Your goal: Every record needs to be repeated exactly; its pictures do not.
-- Data for this exercise follows --
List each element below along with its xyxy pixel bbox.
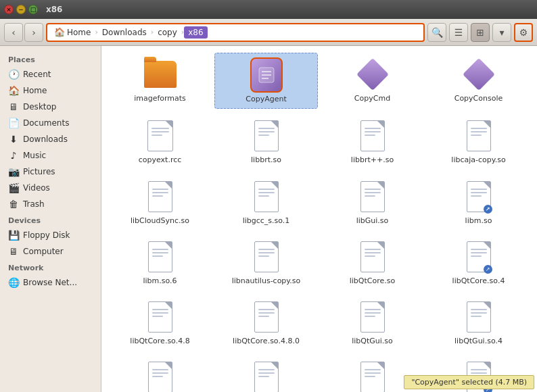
sidebar-item-trash[interactable]: 🗑 Trash <box>0 196 101 212</box>
file-item-copyconsole[interactable]: CopyConsole <box>427 53 530 109</box>
file-name-libqtcore4: libQtCore.so.4 <box>452 276 505 286</box>
copycmd-icon <box>356 58 389 91</box>
file-name-libqtgui4: libQtGui.so.4 <box>454 337 503 346</box>
libcaja-icon-wrap <box>463 118 495 153</box>
window-controls[interactable]: × − □ <box>4 5 38 14</box>
file-item-libqtgui48[interactable]: libQtGui.so.4.8 <box>108 356 212 392</box>
file-name-libcaja: libcaja-copy.so <box>451 155 505 165</box>
file-item-libqtcore480[interactable]: libQtCore.so.4.8.0 <box>214 295 318 350</box>
pictures-icon: 📷 <box>8 166 19 177</box>
recent-icon: 🕐 <box>8 69 19 80</box>
breadcrumb-copy[interactable]: copy <box>154 26 181 39</box>
file-item-libqtcore48[interactable]: libQtCore.so.4.8 <box>108 295 212 350</box>
home-sidebar-icon: 🏠 <box>8 85 19 96</box>
sidebar-item-videos[interactable]: 🎬 Videos <box>0 180 101 196</box>
sidebar-item-computer[interactable]: 🖥 Computer <box>0 243 101 260</box>
sidebar-item-pictures[interactable]: 📷 Pictures <box>0 164 101 180</box>
search-button[interactable]: 🔍 <box>427 23 446 42</box>
computer-icon: 🖥 <box>8 246 19 257</box>
file-grid: imageformats CopyAgent <box>108 53 530 392</box>
file-item-libqtcore4[interactable]: ↗ libQtCore.so.4 <box>427 235 530 290</box>
sidebar-item-music[interactable]: ♪ Music <box>0 147 101 164</box>
sidebar-item-desktop[interactable]: 🖥 Desktop <box>0 99 101 115</box>
file-item-libcloudsync[interactable]: libCloudSync.so <box>108 175 212 230</box>
file-name-libqtcore480: libQtCore.so.4.8.0 <box>233 337 300 346</box>
close-button[interactable]: × <box>4 5 14 14</box>
copyconsole-icon <box>463 58 495 91</box>
file-item-libbrtpp[interactable]: libbrt++.so <box>321 114 424 169</box>
statusbar: "CopyAgent" selected (4.7 MB) <box>404 375 534 389</box>
breadcrumb-home-label: Home <box>67 28 91 37</box>
minimize-button[interactable]: − <box>16 5 26 14</box>
copyagent-svg <box>256 65 277 85</box>
downloads-icon: ⬇ <box>8 134 19 145</box>
copyagent-icon <box>250 57 283 93</box>
sidebar-item-pictures-label: Pictures <box>23 167 55 176</box>
sidebar-item-documents-label: Documents <box>23 118 69 128</box>
forward-button[interactable]: › <box>24 23 43 42</box>
music-icon: ♪ <box>8 150 19 161</box>
sidebar-item-network-label: Browse Net... <box>23 278 77 287</box>
file-item-libm[interactable]: ↗ libm.so <box>427 175 530 230</box>
floppy-icon: 💾 <box>8 230 19 241</box>
file-name-libm: libm.so <box>465 216 492 226</box>
file-item-libbrt[interactable]: libbrt.so <box>214 114 318 169</box>
grid-view-button[interactable]: ⊞ <box>471 23 490 42</box>
breadcrumb-home[interactable]: 🏠 Home <box>50 26 95 39</box>
file-item-libgcc[interactable]: libgcc_s.so.1 <box>214 175 318 230</box>
sidebar-item-downloads-label: Downloads <box>23 134 68 144</box>
file-item-copycmd[interactable]: CopyCmd <box>321 53 424 109</box>
sidebar-item-trash-label: Trash <box>23 199 45 209</box>
file-area[interactable]: imageformats CopyAgent <box>101 46 537 392</box>
libbrtpp-icon-wrap <box>356 118 389 153</box>
sidebar-item-network[interactable]: 🌐 Browse Net... <box>0 274 101 291</box>
sidebar-places-heading: Places <box>0 51 101 66</box>
file-item-copyagent[interactable]: CopyAgent <box>214 53 318 109</box>
file-name-libnautilus: libnautilus-copy.so <box>232 276 301 286</box>
maximize-button[interactable]: □ <box>28 5 38 14</box>
so-doc-icon <box>254 120 279 151</box>
file-item-libqtgui[interactable]: libQtGui.so <box>321 295 424 350</box>
folder-icon <box>144 61 177 88</box>
file-item-imageformats[interactable]: imageformats <box>108 53 212 109</box>
sidebar-item-downloads[interactable]: ⬇ Downloads <box>0 131 101 147</box>
back-button[interactable]: ‹ <box>4 23 23 42</box>
sidebar-item-music-label: Music <box>23 151 46 160</box>
sidebar-item-recent[interactable]: 🕐 Recent <box>0 66 101 82</box>
settings-button[interactable]: ⚙ <box>514 23 533 42</box>
file-item-libcaja[interactable]: libcaja-copy.so <box>427 114 530 169</box>
home-icon: 🏠 <box>54 27 65 37</box>
file-name-libm6: libm.so.6 <box>143 276 177 286</box>
sidebar-item-floppy-label: Floppy Disk <box>23 230 70 240</box>
file-item-copyext-rcc[interactable]: copyext.rcc <box>108 114 212 169</box>
file-name-libcloudsync: libCloudSync.so <box>131 216 189 226</box>
file-item-libqtgui480[interactable]: libQtGui.so.4.8.0 <box>214 356 318 392</box>
sidebar-item-home-label: Home <box>23 86 47 95</box>
file-name-copyext-rcc: copyext.rcc <box>139 155 182 165</box>
file-item-libnautilus[interactable]: libnautilus-copy.so <box>214 235 318 290</box>
list-view-button[interactable]: ☰ <box>449 23 468 42</box>
file-item-libm6[interactable]: libm.so.6 <box>108 235 212 290</box>
sidebar-item-videos-label: Videos <box>23 183 50 193</box>
file-item-libqtcore[interactable]: libQtCore.so <box>321 235 424 290</box>
desktop-icon: 🖥 <box>8 101 19 112</box>
view-dropdown-button[interactable]: ▾ <box>492 23 511 42</box>
sidebar-item-documents[interactable]: 📄 Documents <box>0 115 101 131</box>
file-name-libqtcore48: libQtCore.so.4.8 <box>130 337 189 346</box>
documents-icon: 📄 <box>8 118 19 128</box>
file-name-copyconsole: CopyConsole <box>454 94 503 103</box>
file-name-libgui: libGui.so <box>356 216 389 226</box>
breadcrumb-downloads[interactable]: Downloads <box>98 26 151 39</box>
so-doc-icon3 <box>467 120 491 151</box>
copycmd-icon-wrap <box>356 57 389 92</box>
rcc-icon-wrap <box>144 118 177 153</box>
file-item-libqtgui4[interactable]: libQtGui.so.4 <box>427 295 530 350</box>
sidebar-item-floppy[interactable]: 💾 Floppy Disk <box>0 227 101 243</box>
sidebar-item-home[interactable]: 🏠 Home <box>0 82 101 99</box>
toolbar-right: 🔍 ☰ ⊞ ▾ ⚙ <box>427 23 533 42</box>
copyagent-icon-wrap <box>250 57 283 93</box>
libcloudsync-icon-wrap <box>144 179 177 214</box>
breadcrumb-x86[interactable]: x86 <box>184 26 207 39</box>
file-item-libgui[interactable]: libGui.so <box>321 175 424 230</box>
sidebar-item-computer-label: Computer <box>23 247 64 256</box>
-- Data for this exercise concluded --
Written answer:
List each element below along with its xyxy pixel bbox.
sidebar-item-trash[interactable]: 🗑 Trash <box>0 196 101 212</box>
file-item-copyconsole[interactable]: CopyConsole <box>427 53 530 109</box>
file-name-libqtcore4: libQtCore.so.4 <box>452 276 505 286</box>
copycmd-icon <box>356 58 389 91</box>
file-name-libqtgui4: libQtGui.so.4 <box>454 337 503 346</box>
libcaja-icon-wrap <box>463 118 495 153</box>
window-controls[interactable]: × − □ <box>4 5 38 14</box>
file-item-libqtgui48[interactable]: libQtGui.so.4.8 <box>108 356 212 392</box>
file-name-libcaja: libcaja-copy.so <box>451 155 505 165</box>
file-item-libqtcore480[interactable]: libQtCore.so.4.8.0 <box>214 295 318 350</box>
pictures-icon: 📷 <box>8 166 19 177</box>
recent-icon: 🕐 <box>8 69 19 80</box>
breadcrumb-copy[interactable]: copy <box>154 26 181 39</box>
file-item-libqtcore48[interactable]: libQtCore.so.4.8 <box>108 295 212 350</box>
home-sidebar-icon: 🏠 <box>8 85 19 96</box>
sidebar-item-videos[interactable]: 🎬 Videos <box>0 180 101 196</box>
sidebar-item-computer[interactable]: 🖥 Computer <box>0 243 101 260</box>
sidebar-item-pictures[interactable]: 📷 Pictures <box>0 164 101 180</box>
search-button[interactable]: 🔍 <box>427 23 446 42</box>
computer-icon: 🖥 <box>8 246 19 257</box>
file-grid: imageformats CopyAgent <box>108 53 530 392</box>
file-item-libqtcore4[interactable]: ↗ libQtCore.so.4 <box>427 235 530 290</box>
sidebar-item-music[interactable]: ♪ Music <box>0 147 101 164</box>
sidebar-item-desktop[interactable]: 🖥 Desktop <box>0 99 101 115</box>
file-item-libcloudsync[interactable]: libCloudSync.so <box>108 175 212 230</box>
file-name-libqtcore480: libQtCore.so.4.8.0 <box>233 337 300 346</box>
close-button[interactable]: × <box>4 5 14 14</box>
copyconsole-icon <box>463 58 495 91</box>
file-item-libbrtpp[interactable]: libbrt++.so <box>321 114 424 169</box>
statusbar: "CopyAgent" selected (4.7 MB) <box>404 375 534 389</box>
breadcrumb-home-label: Home <box>67 28 91 37</box>
minimize-button[interactable]: − <box>16 5 26 14</box>
copyagent-svg <box>256 65 277 85</box>
downloads-icon: ⬇ <box>8 134 19 145</box>
copyagent-icon <box>250 57 283 93</box>
sidebar-item-pictures-label: Pictures <box>23 167 55 176</box>
sidebar-item-documents-label: Documents <box>23 118 69 128</box>
forward-button[interactable]: › <box>24 23 43 42</box>
music-icon: ♪ <box>8 150 19 161</box>
sidebar-item-network-label: Browse Net... <box>23 278 77 287</box>
file-item-libm[interactable]: ↗ libm.so <box>427 175 530 230</box>
floppy-icon: 💾 <box>8 230 19 241</box>
file-name-libm: libm.so <box>465 216 492 226</box>
file-item-libbrt[interactable]: libbrt.so <box>214 114 318 169</box>
grid-view-button[interactable]: ⊞ <box>471 23 490 42</box>
breadcrumb-home[interactable]: 🏠 Home <box>50 26 95 39</box>
file-item-libgcc[interactable]: libgcc_s.so.1 <box>214 175 318 230</box>
sidebar-item-downloads-label: Downloads <box>23 134 68 144</box>
file-item-copycmd[interactable]: CopyCmd <box>321 53 424 109</box>
sidebar-item-trash-label: Trash <box>23 199 45 209</box>
file-area[interactable]: imageformats CopyAgent <box>101 46 537 392</box>
libbrtpp-icon-wrap <box>356 118 389 153</box>
sidebar-item-network[interactable]: 🌐 Browse Net... <box>0 274 101 291</box>
sidebar-places-heading: Places <box>0 51 101 66</box>
file-item-copyagent[interactable]: CopyAgent <box>214 53 318 109</box>
file-name-libnautilus: libnautilus-copy.so <box>232 276 301 286</box>
maximize-button[interactable]: □ <box>28 5 38 14</box>
so-doc-icon <box>254 120 279 151</box>
file-item-libqtgui[interactable]: libQtGui.so <box>321 295 424 350</box>
folder-icon <box>144 61 177 88</box>
file-item-imageformats[interactable]: imageformats <box>108 53 212 109</box>
sidebar-item-downloads[interactable]: ⬇ Downloads <box>0 131 101 147</box>
back-button[interactable]: ‹ <box>4 23 23 42</box>
sidebar-item-music-label: Music <box>23 151 46 160</box>
sidebar-item-recent[interactable]: 🕐 Recent <box>0 66 101 82</box>
settings-button[interactable]: ⚙ <box>514 23 533 42</box>
file-item-libcaja[interactable]: libcaja-copy.so <box>427 114 530 169</box>
home-icon: 🏠 <box>54 27 65 37</box>
file-name-libm6: libm.so.6 <box>143 276 177 286</box>
sidebar-item-floppy-label: Floppy Disk <box>23 230 70 240</box>
file-item-copyext-rcc[interactable]: copyext.rcc <box>108 114 212 169</box>
file-name-libcloudsync: libCloudSync.so <box>131 216 189 226</box>
file-item-libqtgui480[interactable]: libQtGui.so.4.8.0 <box>214 356 318 392</box>
sidebar-item-home-label: Home <box>23 86 47 95</box>
file-name-copyext-rcc: copyext.rcc <box>139 155 182 165</box>
file-item-libnautilus[interactable]: libnautilus-copy.so <box>214 235 318 290</box>
list-view-button[interactable]: ☰ <box>449 23 468 42</box>
file-item-libm6[interactable]: libm.so.6 <box>108 235 212 290</box>
sidebar-item-videos-label: Videos <box>23 183 50 193</box>
file-item-libqtcore[interactable]: libQtCore.so <box>321 235 424 290</box>
desktop-icon: 🖥 <box>8 101 19 112</box>
view-dropdown-button[interactable]: ▾ <box>492 23 511 42</box>
sidebar-item-documents[interactable]: 📄 Documents <box>0 115 101 131</box>
file-name-libqtcore48: libQtCore.so.4.8 <box>130 337 189 346</box>
documents-icon: 📄 <box>8 118 19 128</box>
file-name-copyconsole: CopyConsole <box>454 94 503 103</box>
file-name-libgui: libGui.so <box>356 216 389 226</box>
breadcrumb-downloads[interactable]: Downloads <box>98 26 151 39</box>
so-doc-icon3 <box>467 120 491 151</box>
copycmd-icon-wrap <box>356 57 389 92</box>
rcc-icon-wrap <box>144 118 177 153</box>
file-item-libqtgui4[interactable]: libQtGui.so.4 <box>427 295 530 350</box>
sidebar-item-floppy[interactable]: 💾 Floppy Disk <box>0 227 101 243</box>
sidebar-item-home[interactable]: 🏠 Home <box>0 82 101 99</box>
toolbar-right: 🔍 ☰ ⊞ ▾ ⚙ <box>427 23 533 42</box>
copyagent-icon-wrap <box>250 57 283 93</box>
libcloudsync-icon-wrap <box>144 179 177 214</box>
breadcrumb-x86[interactable]: x86 <box>184 26 207 39</box>
file-item-libgui[interactable]: libGui.so <box>321 175 424 230</box>
sidebar-item-computer-label: Computer <box>23 247 64 256</box>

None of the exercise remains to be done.